(RECORDS SUPPLIED)

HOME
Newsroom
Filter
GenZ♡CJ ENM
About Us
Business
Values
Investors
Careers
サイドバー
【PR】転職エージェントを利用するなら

(End RECORDS SUPPLIED)
(RECORDS SUPPLIED)

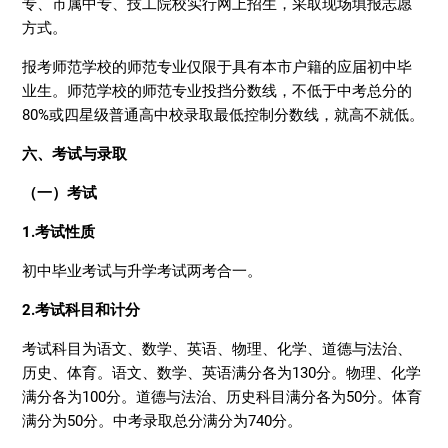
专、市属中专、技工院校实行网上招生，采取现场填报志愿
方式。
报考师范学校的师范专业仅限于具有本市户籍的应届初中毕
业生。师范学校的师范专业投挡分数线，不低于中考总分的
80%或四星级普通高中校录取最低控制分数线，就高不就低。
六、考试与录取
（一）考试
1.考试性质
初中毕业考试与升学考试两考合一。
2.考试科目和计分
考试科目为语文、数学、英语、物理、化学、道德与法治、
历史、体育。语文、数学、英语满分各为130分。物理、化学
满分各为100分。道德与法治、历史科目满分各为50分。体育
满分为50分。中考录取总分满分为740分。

(End RECORDS SUPPLIED)
(RECORDS SUPPLIED)

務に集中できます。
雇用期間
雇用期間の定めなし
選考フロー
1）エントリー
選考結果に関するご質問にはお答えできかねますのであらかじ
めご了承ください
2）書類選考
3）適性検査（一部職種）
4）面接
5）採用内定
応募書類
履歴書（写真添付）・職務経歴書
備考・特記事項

(End RECORDS SUPPLIED)

◆ WHAT YOU NEED TO DO ◆
Tell how many lines in the entries above include the string "道德与法治", and write nothing but the number.

◆ OUTPUT OF THE EXERCISE ◆
2